Kína és a kinaiak a magyar sajtóban, 1945-2000

Authors: 
Language: 
Hungarian
Publication Type: 
Journal Article
Year: 
2005
Pages: 
353-360
Journal Title: 
Kisebbségkutatás
Volume: 
14
Issue: 
3
Abstract: 
The image of China and the Chinese people in the Hungarian press, 1945–2000 How is China represented in the Hungarian press before and after 1989? How are the Chinese people depicted in the same periods? Newspaper articles will be analyzed by using qualitative methodology focusing on the major discourses that characterize each period. The most important findings are that before 1989 China is represented either as a friend or an enemy depending on the current political situation of the time – mainly its relationship to the Soviet Union. The Chinese people do not appear almost ever in any article. Besides China being a political friend or enemy, sometimes tribute is paid to the country in reports written by ambassadors or some political delegation members visiting the country.
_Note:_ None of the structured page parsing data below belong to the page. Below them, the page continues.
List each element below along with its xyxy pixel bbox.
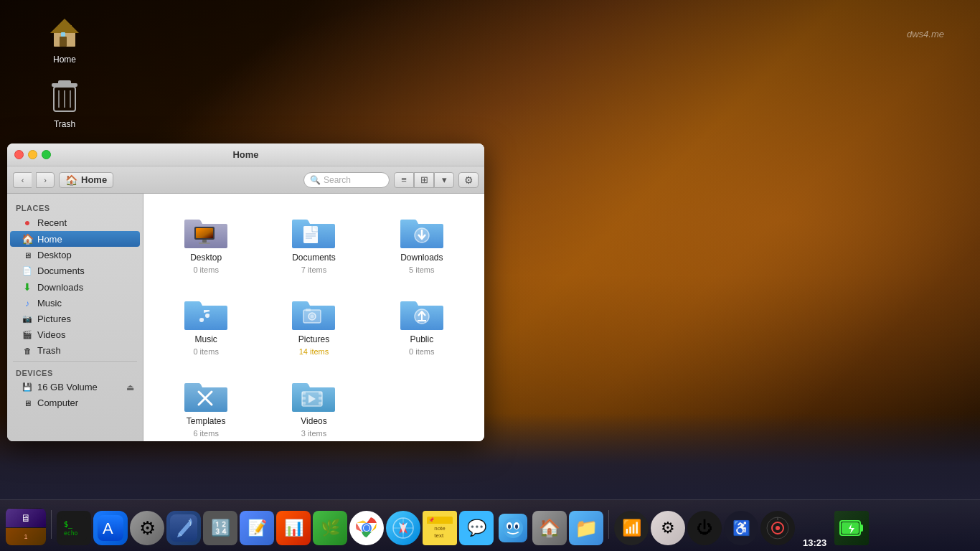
- dock-item-battery[interactable]: [834, 511, 869, 545]
- file-item-desktop[interactable]: Desktop 0 items: [155, 205, 257, 281]
- sidebar-label-pictures: Pictures: [37, 314, 71, 324]
- home-icon: [46, 14, 83, 52]
- svg-point-58: [508, 524, 511, 529]
- close-button[interactable]: [14, 150, 24, 159]
- documents-folder-icon: [291, 212, 336, 250]
- back-button[interactable]: ‹: [13, 172, 32, 188]
- dock-item-audio[interactable]: [760, 511, 795, 545]
- maximize-button[interactable]: [42, 150, 51, 159]
- file-item-videos[interactable]: Videos 3 items: [263, 369, 364, 441]
- file-count-templates: 6 items: [193, 429, 218, 438]
- dock-item-stickies[interactable]: 📌 notetext: [423, 511, 457, 545]
- svg-rect-4: [68, 25, 72, 32]
- videos-folder-icon: [291, 376, 336, 413]
- file-count-pictures: 14 items: [299, 347, 329, 356]
- battery-icon-svg: [839, 515, 864, 541]
- action-button[interactable]: ⚙: [458, 172, 479, 188]
- svg-rect-3: [61, 32, 65, 37]
- desktop-folder-svg: [183, 212, 229, 250]
- dock-item-folder2[interactable]: 📁: [569, 511, 603, 545]
- sidebar-item-trash[interactable]: 🗑 Trash: [10, 343, 140, 358]
- file-count-documents: 7 items: [301, 265, 326, 274]
- forward-button[interactable]: ›: [36, 172, 55, 188]
- eject-icon[interactable]: ⏏: [126, 382, 134, 392]
- file-item-templates[interactable]: Templates 6 items: [155, 369, 257, 441]
- file-item-public[interactable]: Public 0 items: [371, 287, 473, 363]
- dock-item-home2[interactable]: 🏠: [532, 511, 567, 545]
- videos-sidebar-icon: 🎬: [22, 330, 33, 339]
- desktop-icon-home[interactable]: Home: [36, 14, 93, 65]
- search-box[interactable]: 🔍 Search: [303, 172, 390, 188]
- dock-separator-2: [608, 510, 609, 539]
- videos-folder-svg: [291, 376, 336, 413]
- sidebar-item-music[interactable]: ♪ Music: [10, 296, 140, 311]
- sidebar-label-documents: Documents: [37, 265, 85, 276]
- dock-item-writer[interactable]: 📝: [240, 511, 274, 545]
- sidebar-item-downloads[interactable]: ⬇ Downloads: [10, 279, 140, 295]
- music-sidebar-icon: ♪: [22, 298, 33, 309]
- file-name-desktop: Desktop: [190, 253, 222, 263]
- svg-rect-14: [199, 242, 210, 244]
- sidebar-item-recent[interactable]: ● Recent: [10, 215, 140, 230]
- window-title: Home: [232, 149, 258, 160]
- svg-point-48: [364, 525, 369, 531]
- file-item-documents[interactable]: Documents 7 items: [263, 205, 364, 281]
- sidebar-label-videos: Videos: [37, 329, 66, 340]
- sidebar: Places ● Recent 🏠 Home 🖥 Desktop 📄 Docum…: [7, 194, 143, 441]
- audio-icon-svg: [766, 517, 789, 540]
- computer-sidebar-icon: 🖥: [22, 399, 33, 408]
- pictures-sidebar-icon: 📷: [22, 314, 33, 324]
- dock-item-workspace[interactable]: 🖥 1: [6, 508, 46, 545]
- dock-separator-1: [51, 510, 52, 539]
- pictures-folder-icon: [291, 294, 336, 331]
- trash-sidebar-icon: 🗑: [22, 347, 33, 355]
- minimize-button[interactable]: [28, 150, 37, 159]
- file-item-downloads[interactable]: Downloads 5 items: [371, 205, 473, 281]
- dock-item-sysmonitor[interactable]: ⚙: [651, 511, 685, 545]
- dock-item-accessibility[interactable]: ♿: [724, 511, 758, 545]
- dock-item-impress[interactable]: 📊: [276, 511, 311, 545]
- downloads-folder-svg: [399, 212, 445, 250]
- svg-rect-36: [319, 402, 322, 405]
- coverflow-button[interactable]: ▾: [434, 172, 454, 188]
- svg-rect-38: [61, 515, 87, 541]
- dock-item-photos[interactable]: 🌿: [313, 511, 347, 545]
- desktop-icon-trash[interactable]: Trash: [36, 79, 93, 129]
- quill-icon-svg: [170, 514, 197, 542]
- grid-view-button[interactable]: ⊞: [414, 172, 434, 188]
- sidebar-item-home[interactable]: 🏠 Home: [10, 231, 140, 247]
- dock-item-syspref[interactable]: ⚙: [130, 511, 164, 545]
- file-name-videos: Videos: [301, 416, 326, 426]
- location-button[interactable]: 🏠 Home: [59, 172, 113, 188]
- dock-item-quill[interactable]: [166, 511, 201, 545]
- pictures-folder-svg: [291, 294, 336, 331]
- sidebar-item-videos[interactable]: 🎬 Videos: [10, 327, 140, 342]
- sidebar-item-pictures[interactable]: 📷 Pictures: [10, 311, 140, 326]
- file-item-pictures[interactable]: Pictures 14 items: [263, 287, 364, 363]
- downloads-folder-icon: [399, 212, 445, 250]
- file-item-music[interactable]: Music 0 items: [155, 287, 257, 363]
- sidebar-item-desktop[interactable]: 🖥 Desktop: [10, 248, 140, 263]
- dock-item-notes[interactable]: 💬: [459, 511, 494, 545]
- dock-item-terminal[interactable]: $_ echo: [57, 511, 91, 545]
- sidebar-item-documents[interactable]: 📄 Documents: [10, 263, 140, 278]
- dock-item-safari[interactable]: [386, 511, 420, 545]
- dock-item-appstore[interactable]: A: [93, 511, 128, 545]
- dock-item-finder2[interactable]: [496, 511, 530, 545]
- search-placeholder: Search: [324, 175, 351, 185]
- devices-section-title: Devices: [7, 364, 143, 379]
- toolbar: ‹ › 🏠 Home 🔍 Search ≡ ⊞ ▾ ⚙: [7, 166, 484, 194]
- svg-rect-13: [202, 240, 207, 242]
- dock-item-chrome[interactable]: [349, 511, 384, 545]
- dock-item-power[interactable]: ⏻: [687, 511, 722, 545]
- sidebar-item-volume[interactable]: 💾 16 GB Volume ⏏: [10, 380, 140, 395]
- dock-item-wifi[interactable]: 📶: [614, 511, 649, 545]
- list-view-button[interactable]: ≡: [394, 172, 414, 188]
- svg-rect-33: [302, 402, 306, 405]
- sidebar-item-computer[interactable]: 🖥 Computer: [10, 395, 140, 410]
- dock-items-list: 🖥 1 $_ echo A ⚙: [0, 500, 875, 548]
- home-icon-label: Home: [53, 55, 76, 65]
- dock-item-calc[interactable]: 🔢: [203, 511, 237, 545]
- svg-rect-24: [306, 309, 311, 311]
- svg-rect-34: [319, 392, 322, 395]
They all admire the exoticism of the place. The political changes of 1989 generate a completely new image. It is not the country any more that is represented but the people who come to live and work in the new Hungary. Two opposing images develop over the time: the loveable but naïve Chinese stranger and the menacing criminal stranger. The latter embodies all the fear that we feel as a result of the opening of the borders. Now we are exposed to the world, to the sometimes fearful effects of globalization. These strangers appear even scarier to us since in their media representation they are most of the time de-contextualized, the reader is not given any information or explanation as to their origin, the reasons why they have come, etc. The wider context of the Chinese economic and political transformation is not accounted for nor is globalzation.